Big small tech
Oulu is in many ways a typical Finnish city.
It has a lovely old market hall, and an excellent ice hockey team, Kärpät. In the summer, you can catch a ferry from the city to the sand dune island of Hailuoto, while in the winter, as the Gulf of Bothnia freezes over, you can drive there yourself.
It is a beautiful place – and it is also one of the most technologically advanced cities in the world.
Nokia has its ‘conscious factory’ just outside the city center and advanced telecommunications technology and engineering are researched at the University of Oulu.
A cluster of high-tech companies, from start-ups to multinationals, hire from the pool of skilled graduates, as do the superb hospital and research labs.
Perhaps most important, all these businesses, facilities and institutions send staff to talk at the local schools. This involvement ensures Oulu’s children grow up just as excited about technology as their parents.
This is the reality of good innovation. Big tech, with a local impact.
By extension, the more investment you can channel into technology and research and development, the greater the benefits for communities, public services and, critically, industry.
Industry is the engine that drives job creation, productivity gains and increased living standards. It also forms the majority of Nokia’s customer base all over the world.
In the first two months of 2021, Nokia announced a stream of new deals with our traditional customer base of telcos, others with webscales, government agencies, commercial ports, transport hubs and other partners.
Our work with this diverse and global base of customers has shown us what businesses of all types want from their connectivity in the time of COVID-19 and beyond. Increasingly, they are looking for three key characteristics.
First, they want carrier-grade performance that can transport and process vast amounts of data quickly and with six-nine (99.9999%) reliability. Customers want connectivity that can provide wired levels of performance and resilience wirelessly.
Second, customers want connectivity with the elasticity, flexibility and self-definition that you would normally associate with webscales. It must adapt, evolve and maintain peak performance no matter what demands are placed on it.
Third, crucially, customers want connectivity that can underpin their most important functions on what we call “critical networks.”
This is a really important point. For consumers, a network outage can be annoying. But for industry, it can be deadly, as safety programs lag or autonomous robots can no longer track nearby people. The threat of network outages is one of the main reasons why mission-critical industries such as railways and mines often choose to build their own private networks.
Until recently, industries only had access to licensed narrowband spectrum and, as a result, they could only deploy voice and low-speed data on their private networks. But with private and public 5G, industries can support a whole host of new applications and use cases.
Some of these use cases are wide-area, such as connected fleets of trains, while some are hyper-local, such as specific factories or solar arrays. That fusion of big capacity with specific needs is the future. We are back to big small tech.

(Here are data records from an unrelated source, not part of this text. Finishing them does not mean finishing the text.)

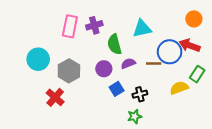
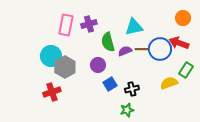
cyan circle: (38, 59) -> (51, 56), moved
purple semicircle: (128, 63) -> (125, 51), moved
brown line: (154, 63) -> (142, 49), moved
red cross: (55, 97) -> (52, 92), turned 30

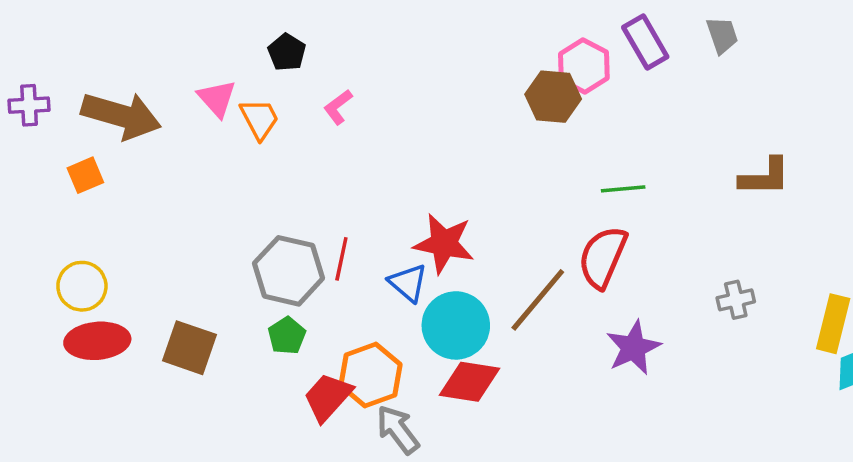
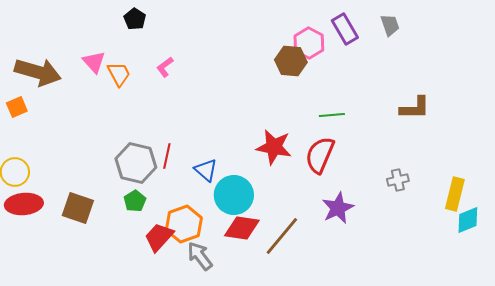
black pentagon: (287, 52) -> (135, 19), moved
red star: (444, 243) -> (274, 147), moved
brown line: (538, 300) -> (282, 236), moved

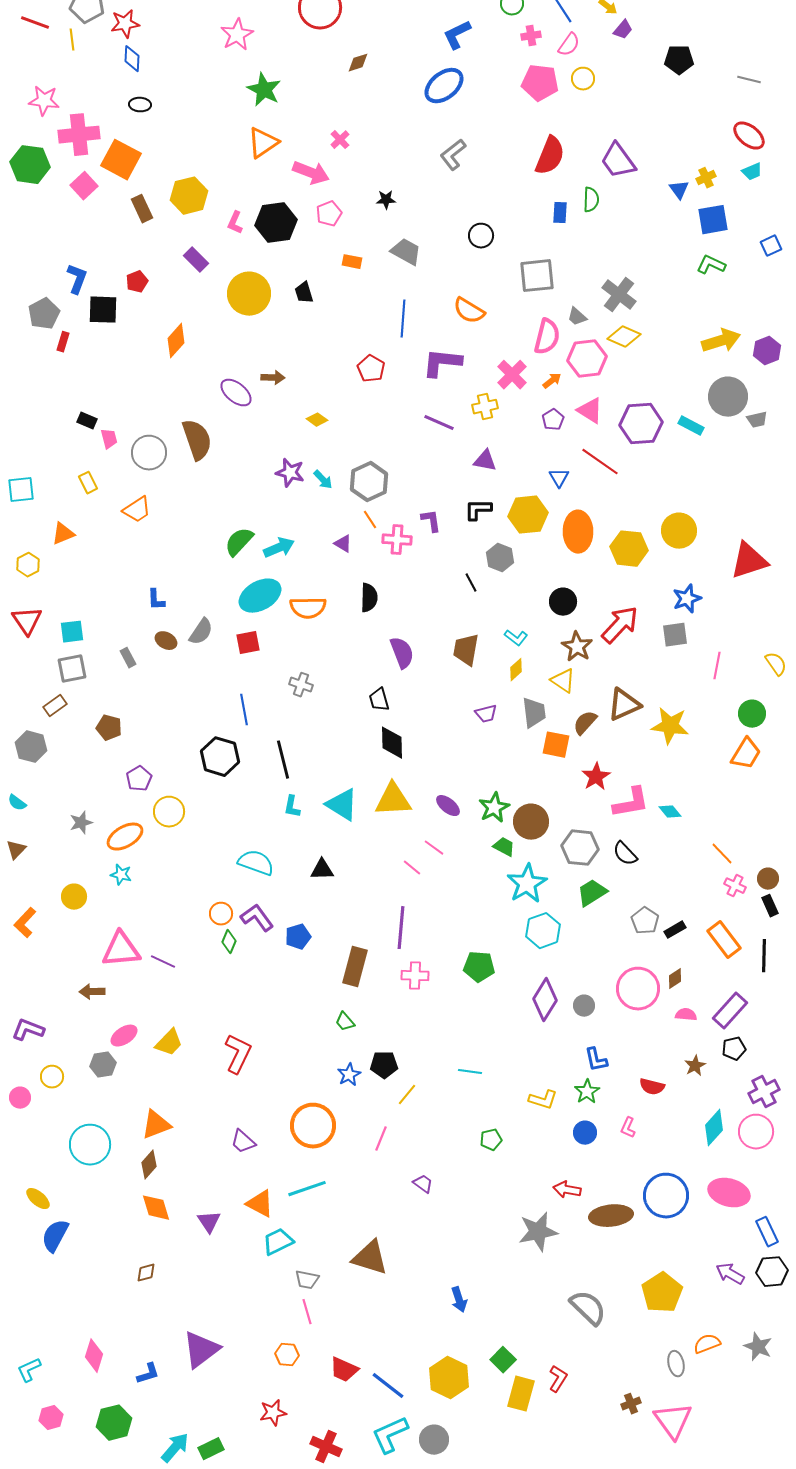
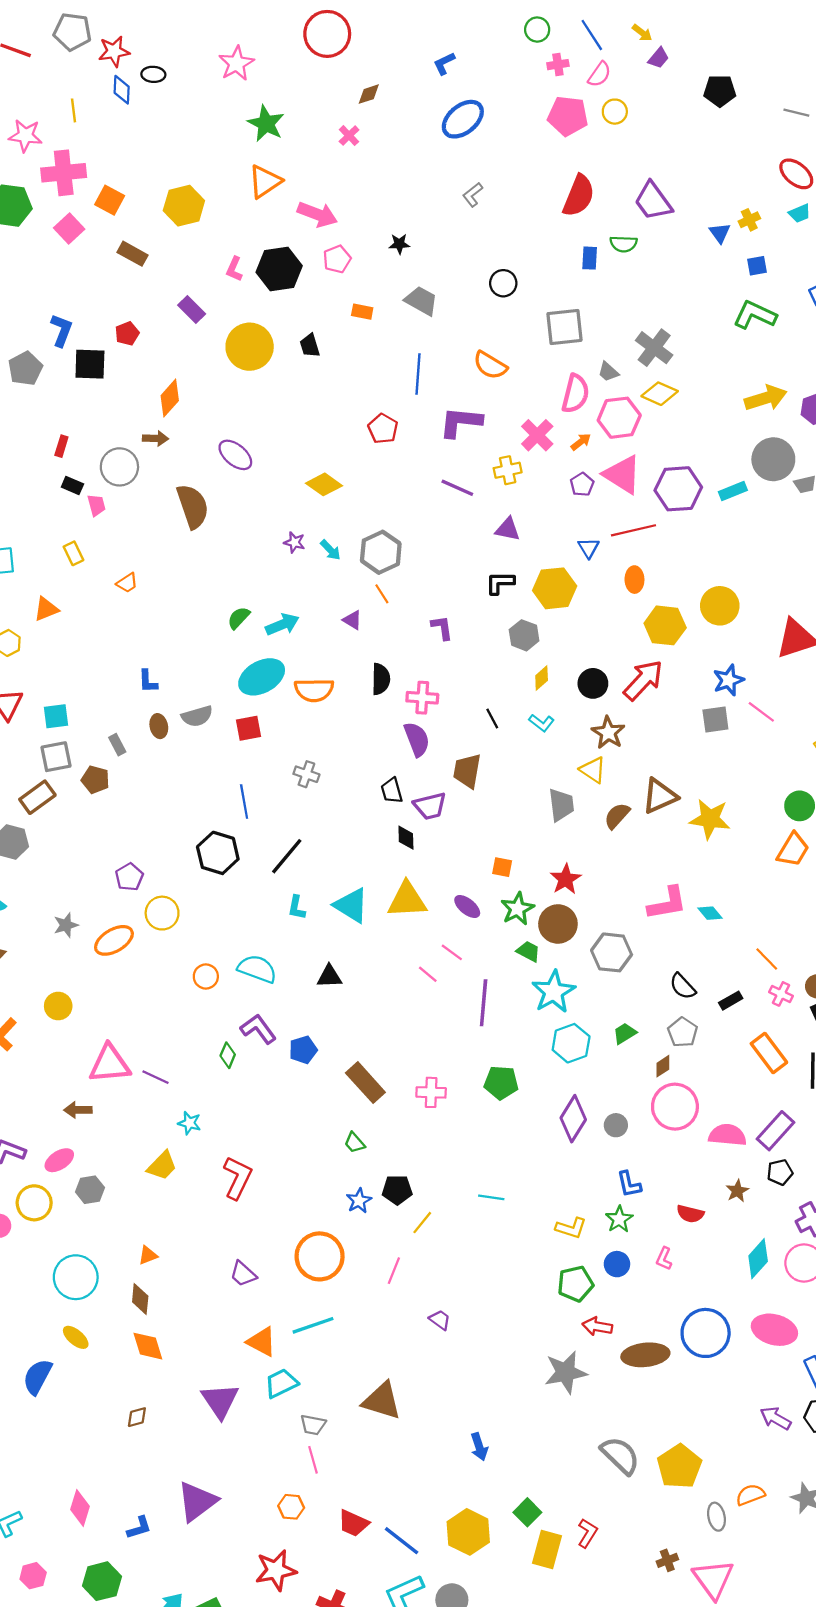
blue L-shape: (457, 35) -> (444, 63), moved, size x0.7
yellow line: (72, 40) -> (74, 110), moved
black ellipse: (140, 105) -> (153, 74), moved
pink cross: (340, 140) -> (349, 136), moved
gray L-shape: (453, 155) -> (473, 195), size x0.7
orange square: (121, 160) -> (110, 200), size x0.7
yellow hexagon: (189, 196) -> (184, 206), moved
green semicircle: (591, 200) -> (624, 244), turned 90
brown rectangle: (142, 209) -> (133, 254), turned -36
blue square: (713, 220) -> (757, 266), size x0.6
green L-shape: (711, 265) -> (755, 315), size x1.4
red rectangle: (63, 342) -> (61, 446), moved
brown arrow: (273, 378) -> (156, 438), moved
pink triangle: (590, 411) -> (622, 475), size x1.4
yellow diamond: (317, 420) -> (324, 484), size x1.5
cyan rectangle: (691, 426) -> (733, 491), turned -50
gray circle: (149, 453) -> (119, 467), moved
red line: (600, 462) -> (633, 530), turned -48
purple star: (290, 473) -> (294, 542), size x0.7
orange trapezoid: (137, 510) -> (127, 583), size x0.7
purple L-shape: (431, 521) -> (442, 628), moved
orange ellipse: (578, 532) -> (634, 580), moved, size x0.6
pink cross: (397, 540) -> (422, 698), moved
green semicircle: (239, 542) -> (239, 618), size x0.7
black line: (471, 583) -> (492, 718), moved
red arrow: (620, 625) -> (643, 680), moved
gray semicircle: (201, 632) -> (197, 716), turned 40
brown ellipse: (166, 641) -> (159, 726), turned 50
brown trapezoid: (466, 650) -> (467, 771), moved
pink line: (717, 666) -> (761, 712), moved, turned -64
yellow diamond: (516, 670) -> (542, 678), moved
brown rectangle: (55, 706) -> (37, 797), size x1.4
purple trapezoid: (486, 714) -> (430, 806), moved, size x1.4
brown pentagon: (109, 728) -> (95, 780), moved
black diamond: (392, 743) -> (406, 838), size x0.7
orange square: (556, 745) -> (502, 867), moved, size x0.7
black line: (283, 760) -> (287, 856), turned 54
red star: (596, 777) -> (566, 879), moved
black semicircle: (625, 854) -> (683, 986), moved
cyan star: (121, 875) -> (189, 1123), moved
green trapezoid: (592, 893) -> (625, 1033), moved, size x0.7
orange circle: (221, 914) -> (206, 976), moved
purple line: (401, 928) -> (484, 1003), moved
black rectangle: (675, 930) -> (731, 1001), moved
brown rectangle: (355, 967) -> (365, 1083), turned -57
brown diamond: (675, 979) -> (663, 1066), moved
pink semicircle: (686, 1015) -> (727, 1135), size x1.6
pink ellipse: (124, 1036) -> (59, 1160), moved
yellow circle: (52, 1077) -> (34, 1203), size x1.4
orange triangle: (156, 1125) -> (148, 1255), size x0.6
green pentagon: (491, 1140) -> (575, 1284), moved, size x1.5
brown diamond: (149, 1165) -> (140, 1299), turned -36
yellow ellipse: (38, 1199) -> (76, 1337), moved
purple triangle: (209, 1222) -> (220, 1401), moved, size x1.5
yellow pentagon: (662, 1293) -> (679, 1466), moved
red star: (273, 1413) -> (276, 1570), size x1.4

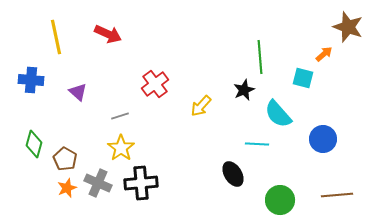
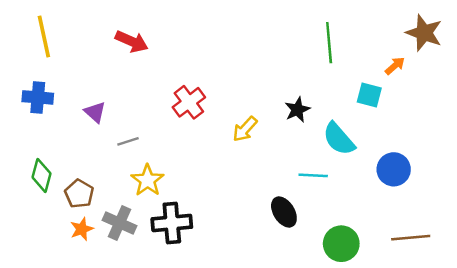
yellow line: (56, 37) -> (44, 37), moved
green line: (260, 57) -> (329, 43), moved
gray line: (120, 116) -> (128, 141), moved

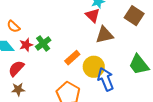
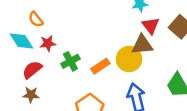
red triangle: (93, 15) -> (151, 26), moved
green cross: (43, 43) -> (70, 61), moved
yellow circle: (94, 67) -> (129, 59), moved

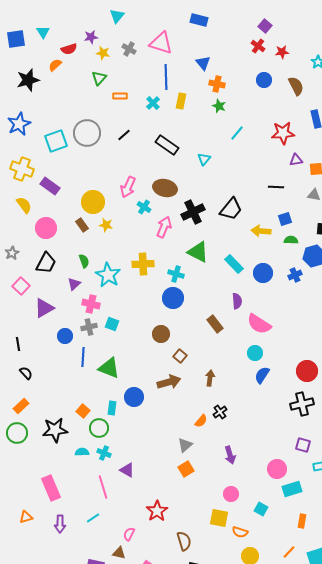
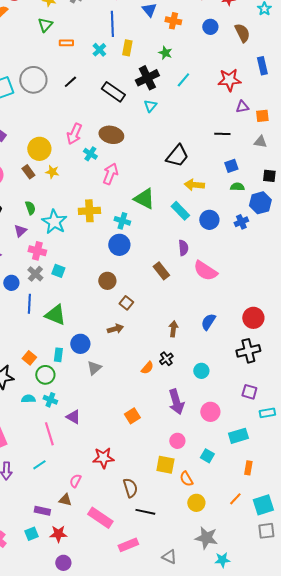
orange cross: (217, 84) -> (173, 21), moved
black cross: (193, 212) -> (147, 78), moved
yellow arrow: (261, 231) -> (194, 185), moved
gray cross: (89, 327) -> (35, 274), turned -35
cyan circle: (255, 353) -> (201, 371), moved
brown arrow: (210, 378) -> (173, 329), moved
brown arrow: (169, 382) -> (115, 329), size x0.7
gray triangle: (185, 445) -> (94, 368), moved
purple arrow: (230, 455) -> (176, 402), size x1.4
pink circle: (277, 469) -> (210, 412), moved
red star: (157, 511) -> (103, 458), turned 30
orange semicircle: (240, 532) -> (186, 479), turned 42

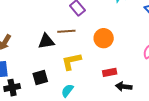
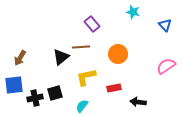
black triangle: (46, 41) -> (61, 57), turned -30
red rectangle: (110, 72) -> (114, 88), moved
black cross: (12, 88) -> (35, 98), moved

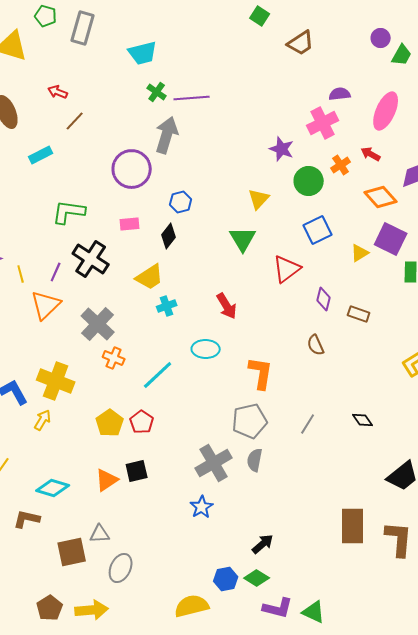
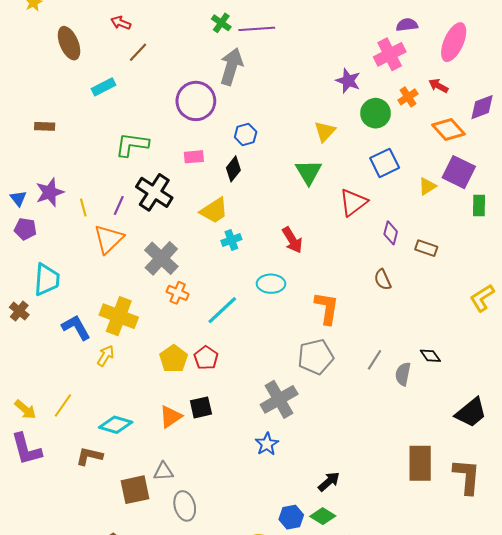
gray semicircle: (255, 460) -> (403, 374), moved
gray ellipse: (121, 568) -> (185, 506), turned -40

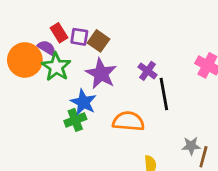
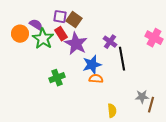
red rectangle: (59, 33) -> (61, 34), moved
orange circle: (25, 60) -> (20, 34), size x0.7
blue star: (83, 102) -> (92, 65), moved, turned 30
orange semicircle: (128, 121) -> (96, 79), size x0.6

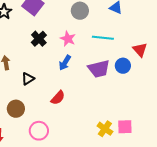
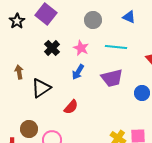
blue circle: (123, 66) -> (142, 93), moved
black triangle: (28, 79) -> (41, 88), size x1.5
brown circle: (16, 109) -> (29, 129), moved

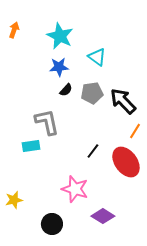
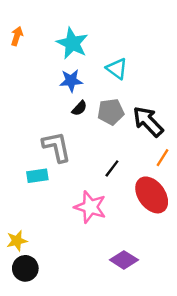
black line: (93, 151) -> (112, 168), moved
pink star: (75, 189) -> (90, 207), moved
black circle: (52, 224) -> (25, 268), moved

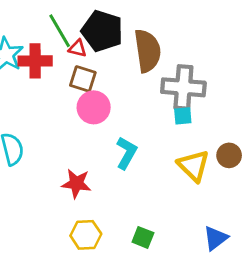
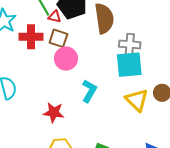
red cross: (35, 61) -> (31, 37), moved
gray cross: (183, 87) -> (130, 44), size x0.7
cyan square: (183, 116) -> (129, 65), size x2.0

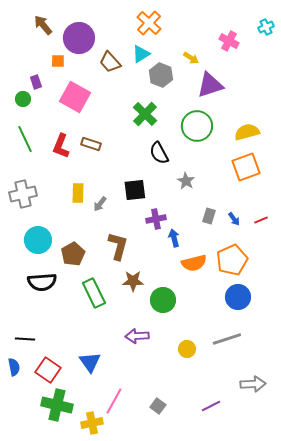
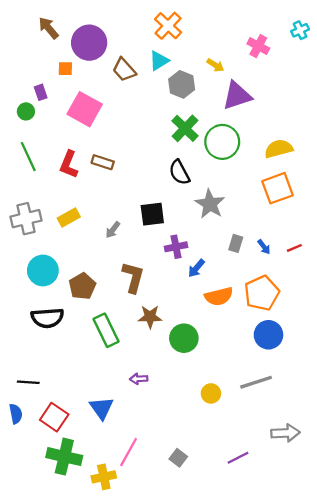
green cross: (145, 114) -> (185, 128), moved
gray star: (186, 181) -> (210, 204), size x1.5
yellow rectangle: (78, 193) -> (69, 217), moved, turned 60
blue arrow: (174, 238) -> (196, 268), turned -126
purple arrow: (137, 336) -> (139, 379), moved, size x0.7

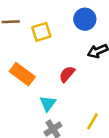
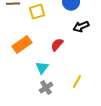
orange rectangle: (22, 74) -> (22, 45), turned -72

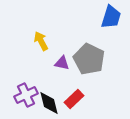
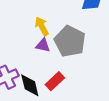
yellow arrow: (41, 41) -> (42, 26), moved

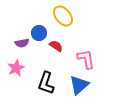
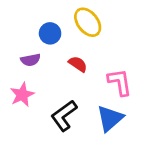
blue circle: (39, 33) -> (50, 33), moved
black L-shape: (46, 83) -> (64, 116), turned 35

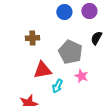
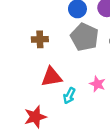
gray pentagon: (70, 52) -> (84, 37), moved

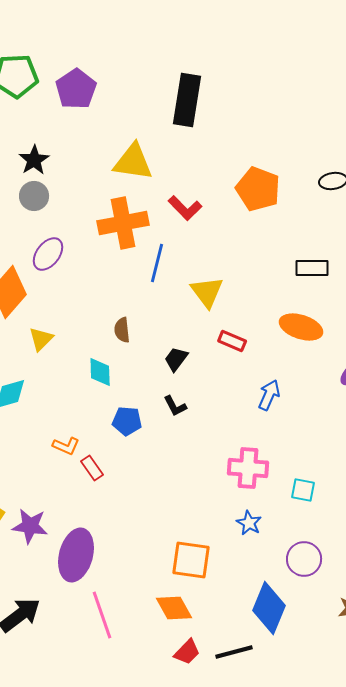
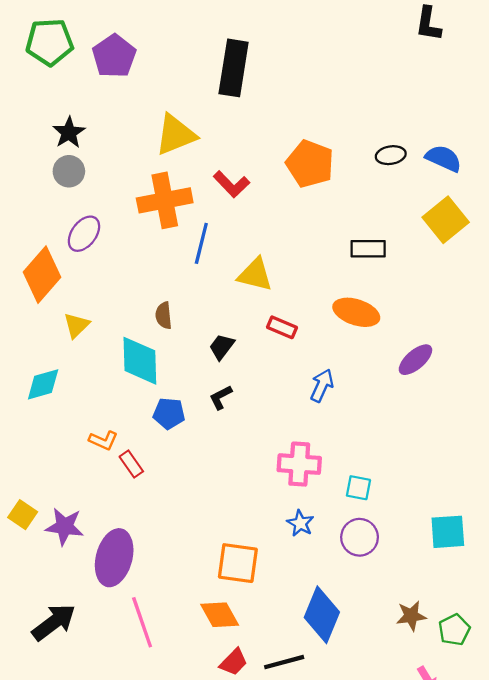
yellow triangle: (133, 162) -> (175, 135), turned -30
yellow triangle: (207, 292) -> (255, 275), turned -39
cyan diamond: (100, 372) -> (140, 361), size x1.6
black L-shape: (175, 406) -> (221, 397), turned 90
purple circle: (304, 559) -> (360, 537), moved

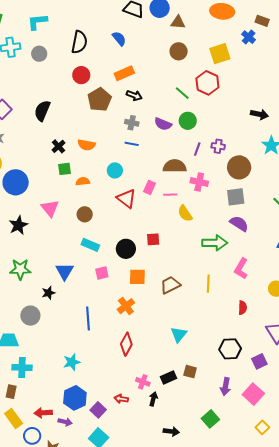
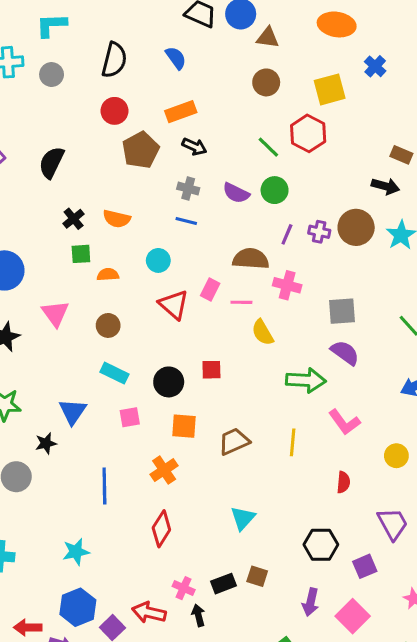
brown rectangle: (262, 21) -> (401, 155), moved
brown circle: (239, 167) -> (356, 227), moved
pink L-shape: (241, 269) -> (344, 422), turned -70
red arrow: (121, 399) -> (149, 612), size x1.5
black arrow: (153, 399) -> (198, 615), turned -32

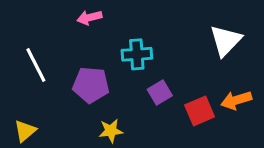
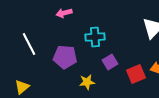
yellow star: (111, 131) -> (87, 82), moved

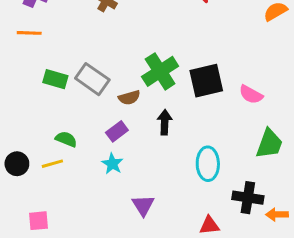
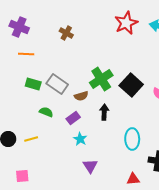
orange line: (29, 33) -> (26, 54), moved
black square: (206, 81) -> (131, 85), turned -35
green semicircle: (66, 139) -> (46, 112), moved
cyan star: (112, 164) -> (80, 139), moved

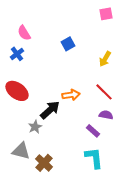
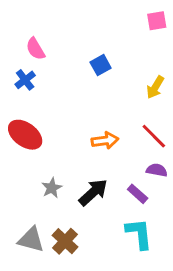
black arrow: (50, 110) -> (93, 192), moved
gray triangle: (21, 151) -> (31, 240), moved

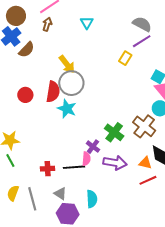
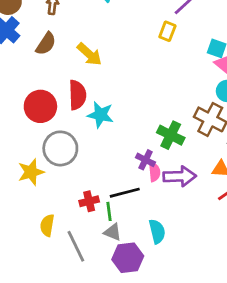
brown semicircle: (27, 50) -> (46, 44), moved
gray circle: (71, 83) -> (60, 148), moved
red circle: (25, 95) -> (40, 106), size x1.5
pink semicircle: (86, 159) -> (154, 172), moved
green line: (10, 160) -> (109, 211), moved, turned 32
yellow semicircle: (13, 193) -> (47, 225), moved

It is exciting, but it can seem a bit abstract. To get a clearer idea of the potential of this future connectivity, look at the numbers that we see from early use cases.
Our partners saw unanticipated breakdowns and production line defects drop by 30% after installing smart video sensors in our manufacturing deployments. In the logistics sector, deploying augmented reality devices cut machine monitoring costs by half. In ports, remote-controlled cranes doubled productivity and eliminated staff injuries: an incredible 100% drop.
Remember, we are still early in the cycle of digitalization. So as positive as these early results are, we can realistically expect them to get even better as 5G beds in.
As Nokia Bell Labs explained in its recent paper, ‘Industrial IoT networks: how 5G is transforming industry verticals’, 5G can replace wired Ethernet in standard industrial control protocols, support real-time service alteration, enable private edge cloud, power machine learning and analytics, and, perhaps most important of all, unlock widespread deep slicing.
All of these have huge, positive implications for CAPEX, OPEX, productivity, sustainability and worker safety.
Yes, it will take work and time. But there is a huge appetite for change and improvement across business, enterprise and industry. We predict that every dollar of investment in network and cloud infrastructure will provide more than four dollars of end-user value creation.
The result is we are looking at an economic gain of up to seven percent of global GDP, or $8 trillion, by 2030. Elsewhere, if the gain is that high in economic terms, imagine what it means for productivity, equality or sustainability.
This technology is a game-changer. It allows us to look to the future with optimism, in the knowledge that connectivity will make people safer, communities more prosperous and businesses more innovative.
A future of big small tech awaits us. I am proud that Nokia is making it a reality.